I'd ask over in the AZ forum. There's a few guys here, that've done it for years.


----------



## gobes (Sep 12, 2006)

One thing that makes the tour de tucson way better than most centuries is that there are police officers controlling traffic so that you don't have to stop at signals.
I've never gone when it was really hot. The times that I've gone it has started off quite cold and then warmed up to a nice temperature.
If you're not in the platinum group and you want to start close to the front then you do have to arrive early (not overnight).
I have not punctured on the ride so I'd say that no, there is not a lot of puncture causing debris.


----------



## [email protected] (Feb 21, 2007)

Rest stops every ten miles
Full use of a lane for most of the course
Cops at every intersection so virtually no cops
4500 riders in a mass start event
Pancake breakfast around mile 60 (never stopped tho)
Chip timing
Best century I've ever done.


----------



## Tumbleweed (Jun 6, 2005)

Agree that it's an enjoyable century. Couple hike-a-bikes; controlled intersections; great support; fantastic finish area and post-ride fiesta. My memories from a few years ago.
Remember you're in desert so keep hydrated. Also, Hotel Congress is a great place to stay, but be sure it's a garden room and not over the club. And do not forget Barrio Brewery.


----------



## rward325 (Sep 22, 2008)

One of the best organized rides I have attended over the years. The one thing I didn't like was the hike a bike across the river bed. If I ever do this again I will change pedals and wear MTB shoes for it to make this transition easier.


----------



## dysfunction (Apr 2, 2010)

rward325 said:


> One of the best organized rides I have attended over the years. The one thing I didn't like was the hike a bike across the river bed. If I ever do this again I will change pedals and wear MTB shoes for it to make this transition easier.

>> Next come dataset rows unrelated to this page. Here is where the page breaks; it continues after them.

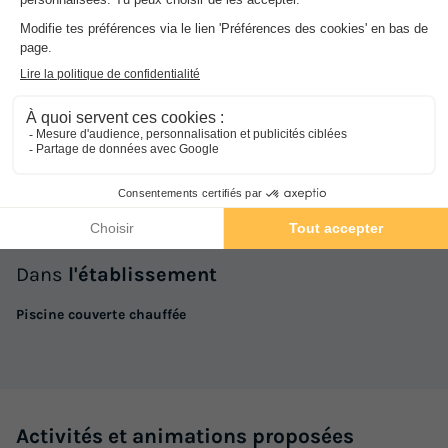
Nombre d'hébergement dans le camping :
12 hébergements
NRA :
Espace
aquatique
(les montants indiqués sont susceptibles d'évoluer au cours de la saison et sont
à titre indicatif, ils seront à régler sur place)
APPARTEMENT 4 personnes - Appartement
Le site ne dispose pas de piscine, mais vous pourrez profiter de la
2 pièces 4 pers (Séjour + Petit-déjeuner)
piscine de l'hôtel Le Beach, situé à côté de la résidence.
Annulation gratuite
Dans
l'établissement
Surface
Adultes
Chambres
Salle de bain
32m²
4
1
1
Piscine couverte chauffée
Terrasse couverte
Accès wifi
Animaux autorisés *
Lit bébé
Cafetière
+ 4
Activités et animations proposées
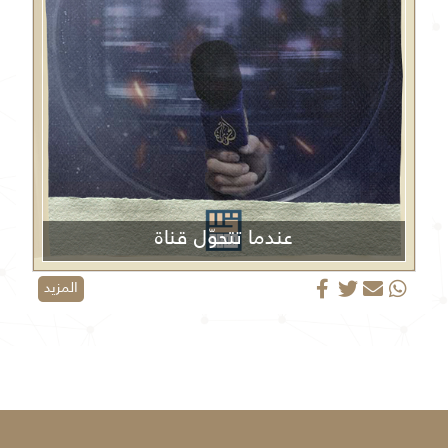
عندما تتحوّل قناة
الجزيرة من منبر إعلامي إلى منصة دعائية
المزيد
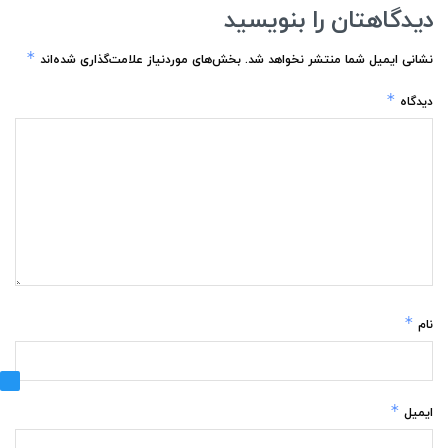
دیدگاهتان را بنویسید
*
نشانی ایمیل شما منتشر نخواهد شد.
بخش‌های موردنیاز علامت‌گذاری شده‌اند
*
دیدگاه
*
نام
*
ایمیل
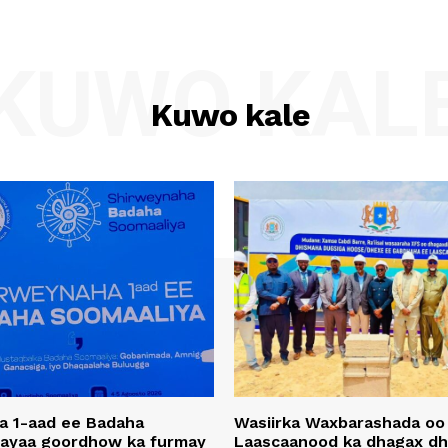
KUWO KAL
Kuwo kale
a 1-aad ee Badaha
Wasiirka Waxbarashada oo
 ayaa goordhow ka furmay
Laascaanood ka dhagax dh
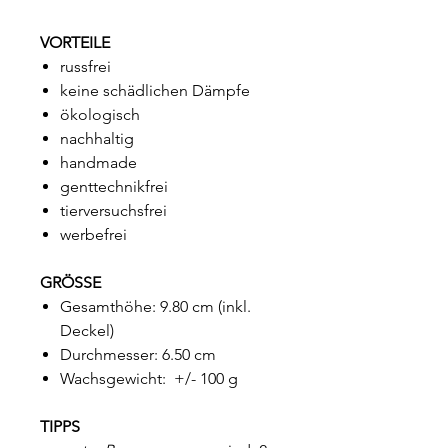
VORTEILE
russfrei
keine schädlichen Dämpfe
ökologisch
nachhaltig
handmade
genttechnikfrei
tierversuchsfrei
werbefrei
GRÖSSE
Gesamthöhe: 9.80 cm (inkl.
Deckel)
Durchmesser: 6.50 cm
Wachsgewicht: +/- 100 g
TIPPS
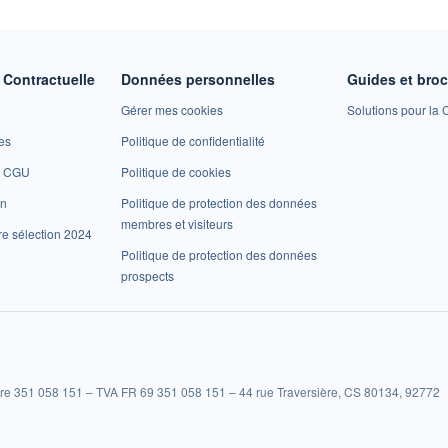
Contractuelle
Données personnelles
Guides et bro
Gérer mes cookies
Solutions pour la C
es
Politique de confidentialité
et CGU
Politique de cookies
on
Politique de protection des données
membres et visiteurs
re sélection 2024
Politique de protection des données
prospects
re 351 058 151 – TVA FR 69 351 058 151 – 44 rue Traversière, CS 80134, 92772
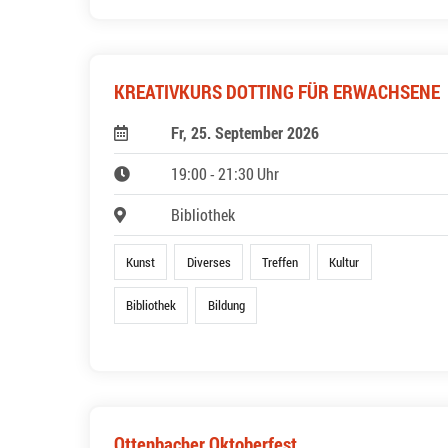
KREATIVKURS DOTTING FÜR ERWACHSENE
Fr, 25. September 2026
19:00 - 21:30 Uhr
Bibliothek
Kunst
Diverses
Treffen
Kultur
Bibliothek
Bildung
Ottenbacher Oktoberfest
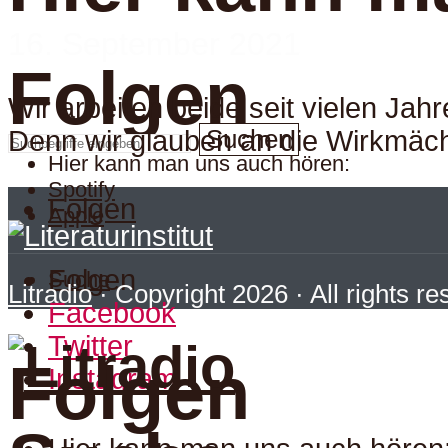
16. September 2021
Folgen
Wir arbeiten beide seit vielen Jah
Suchen
Denn wir glauben an die Wirkmächt
Hier kann man uns auch hören:
Spotify
Folgen
Apple
Folgen
Suche
Litradio
· Copyright 2026 · All rights r
Facebook
Twitter
Folgen
Instagram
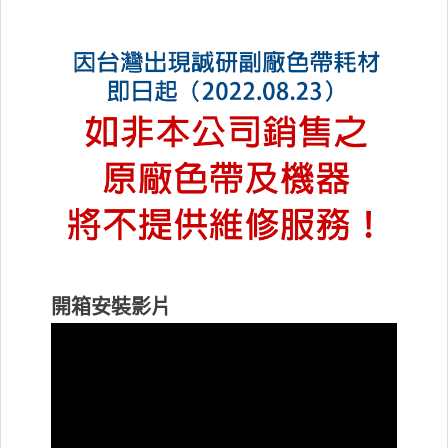
開箱安裝影片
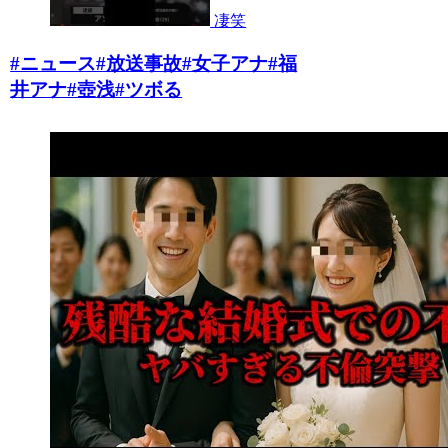
凄笑
#ニュース#放送事故#女子アナ#福
井アナ#壺浅#ツボる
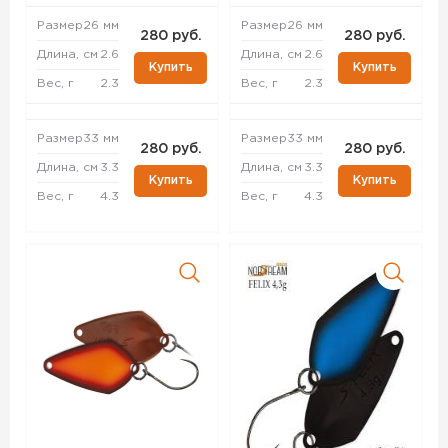
Размер
26 мм
Размер
26 мм
280 руб.
280 руб.
Длина, см
2.6
Длина, см
2.6
Купить
Купить
Вес, г
2.3
Вес, г
2.3
Размер
33 мм
Размер
33 мм
280 руб.
280 руб.
Длина, см
3.3
Длина, см
3.3
Купить
Купить
Вес, г
4.3
Вес, г
4.3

This is true. Makes me question my speedplays every time I stand there kicking the curb to clear them out after the HAB. It is tradition though.


----------



## jayteepee (Jun 11, 2011)

It's definitely the most well organized century I've ever ridden. The traffic control is awesome. I've done it twice so far, and am planning to ride it again this year. 

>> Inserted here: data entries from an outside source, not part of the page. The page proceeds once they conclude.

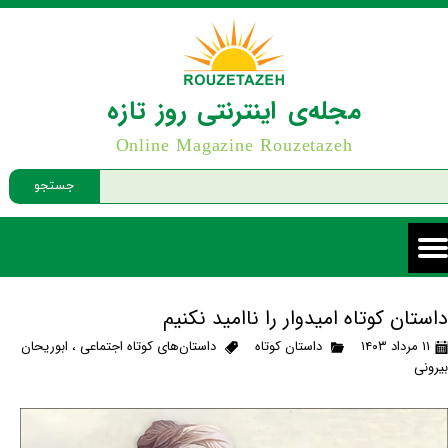
مجله‌ی اینترنتی روز تازه
Online Magazine Rouzetazeh
جستجو
داستان کوتاه امیدوار را ناامید نکنیم
۱۱ مرداد ۱۴۰۳
داستان کوتاه
داستان‌های کوتاه اجتماعی
،
ابوریحان
بیرونی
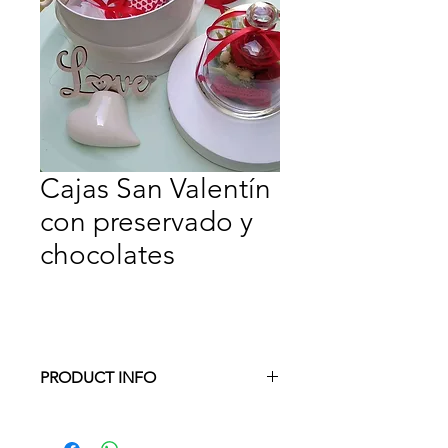
Cajas San Valentín
con preservado y
chocolates
PRODUCT INFO
Otras composiciones, por favor
consultar disponibilidad.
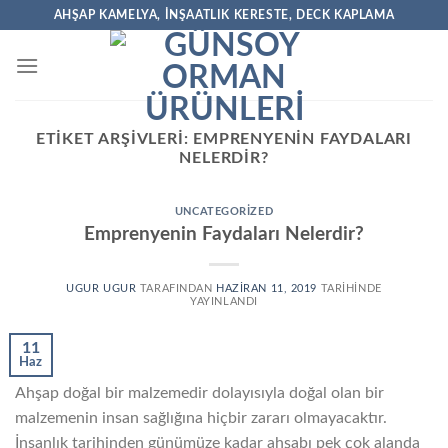
İçeriğe
AHŞAP KAMELYA, İNŞAATLIK KERESTE, DECK KAPLAMA
atla
ETIKET ARŞIVLERI:
EMPRENYENIN FAYDALARI
NELERDIR?
UNCATEGORIZED
Emprenyenin Faydaları Nelerdir?
UGUR UGUR
TARAFINDAN
HAZIRAN 11, 2019
TARIHINDE
YAYINLANDI
11
Haz
Ahşap doğal bir malzemedir dolayısıyla doğal olan bir
malzemenin insan sağlığına hiçbir zararı olmayacaktır.
İnsanlık tarihinden günümüze kadar ahşabı pek çok alanda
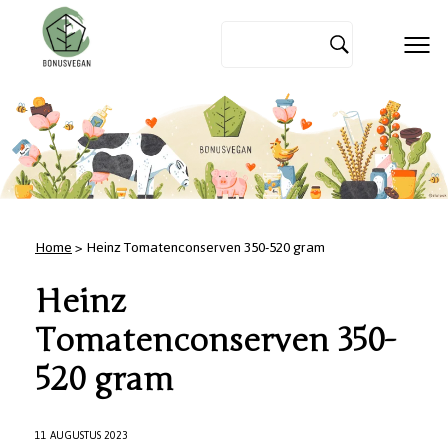
Home
> Heinz Tomatenconserven 350-520 gram
Heinz
Tomatenconserven 350-
520 gram
11 AUGUSTUS 2023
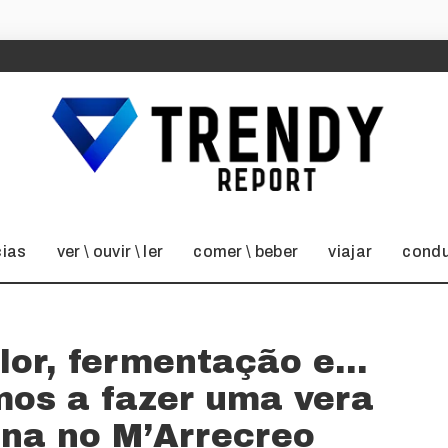
cias
ver \ ouvir \ ler
comer \ beber
viajar
condu
alor, fermentação e…
mos a fazer uma vera
ana no M’Arrecreo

As dysfunction mentioned, Speedplay Zeros or X series are probably not the best choice when doing this ride. I used Frogs the second time I rode it which eliminated a lot of frustration.

The first time I did it, I was really obsessed with my finish time, and since they only look at "gun time" I wanted to be as close as I could to the start line. I got there at 3 am and I couldn't believe the number of people that were already lined up. 

It's pretty damn chilly at that early hour, but by the finish, the temps were in the 80's. Didn't have any issues with punctures, but then I'm extremely lucky in this regard, in that I've *never* had a flat on any organized century, or double century. Of course now that I've said that, I've probably jinxed myself for the upcoming Portland Century.


----------



## [email protected] (Feb 21, 2007)

The portages across the washes only add to the mystique of the ride. The speedplay blockage does stink though...


----------